Potential utility of these reagents and information for clinical applications

Although there is considerable evidence for roles for the terminal Manp residues in LAM in the interaction of these molecules with key surface receptors on immune cells (68–73), as well as immunomodulation of T cells and dendritic cells in vitro (69, 72, 74, 75), there are conflicting views about the importance of Manp capping in determining the survival and pathogenicity of different mycobacterial strains (reviewed in Refs. 12, 76, 77). The availability of well-characterized mAbs that are specific for distinct epitopes in ManLAM, including various types of Manp-dependent motifs, will facilitate the exploration of the functional contributions of each of these structures. In addition, having defined the specificity of MoAb1 as requiring the MTX motif, this mAb could be a useful tool for probing how widespread this modification occurs in various mycobacterial strains, including clinical isolates, and for evaluating potential functional roles for this modification.

As reviewed above, there is a critical need for a more sensitive and affordable point-of-care assay for the detection of LAM in blood and urine of patients with active TB. This article characterizes, for the first time to our knowledge, the specificities and binding characteristics of a large number of new and previously isolated LAM-specific mAbs and provides the basis for the rational development of an improved assay. An example of this was illustrated by the ability of the CS-35/A194-01 Ab pair to detect urinary LAM in 7 of 10 urine samples from HIV-negative patients with pulmonary TB (Fig. 7B).
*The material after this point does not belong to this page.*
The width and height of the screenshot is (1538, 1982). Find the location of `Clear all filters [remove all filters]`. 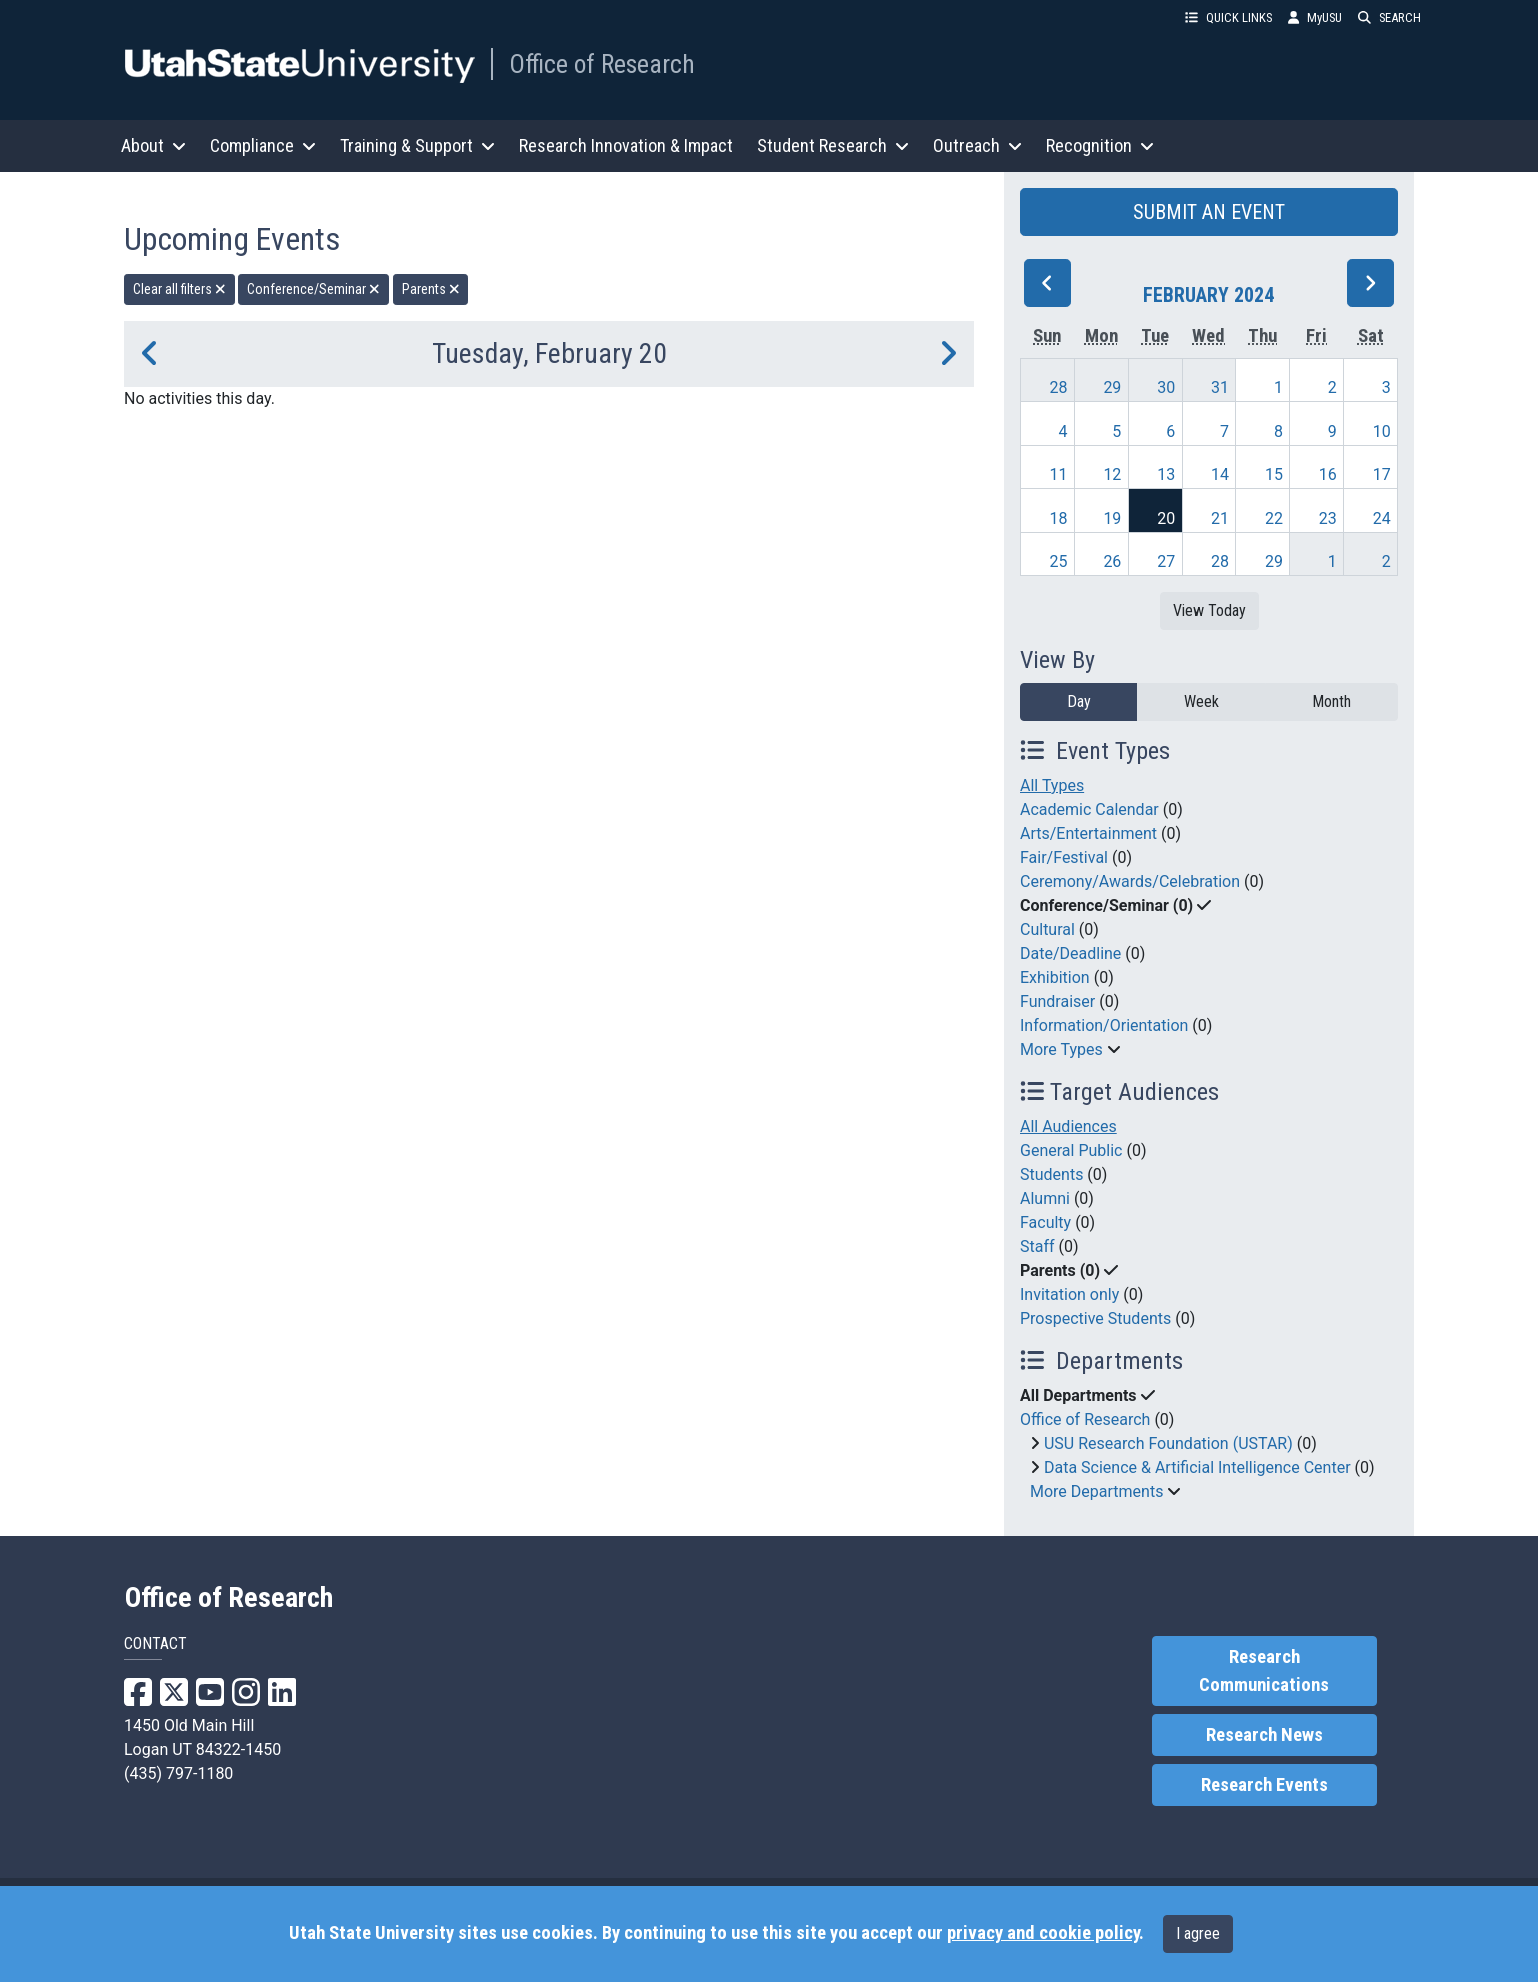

The low levels of LAM present in these samples (<1 ng/ml) may account for the failure of standard lateral flow assays to efficiently detect LAM in patients without severe HIV-1–induced immunosuppression, and this is consistent with a recent report using a novel chemical preconcentration step that found the frequent presence of low concentrations of LAM in HIV-1− patients with active TB infections (78).

The well-characterized binding specificities of the mAbs described in this article will also help to determine which LAM structures are most abundant and accessible for binding in clinical specimens. Various assay platforms have been described that possess greater sensitivities than standard ELISAs, and these can further improve the sensitivity of these assays. More extensive LAM-detection assays based on mAbs described in this article, including pretreatment methods to enhance the accessibility of LAM in patient urine and sera (79), the testing of other combinations of these mAbs against large panels of clinical samples, and the evaluation of more sensitive assay formats, are ongoing and will be reported separately.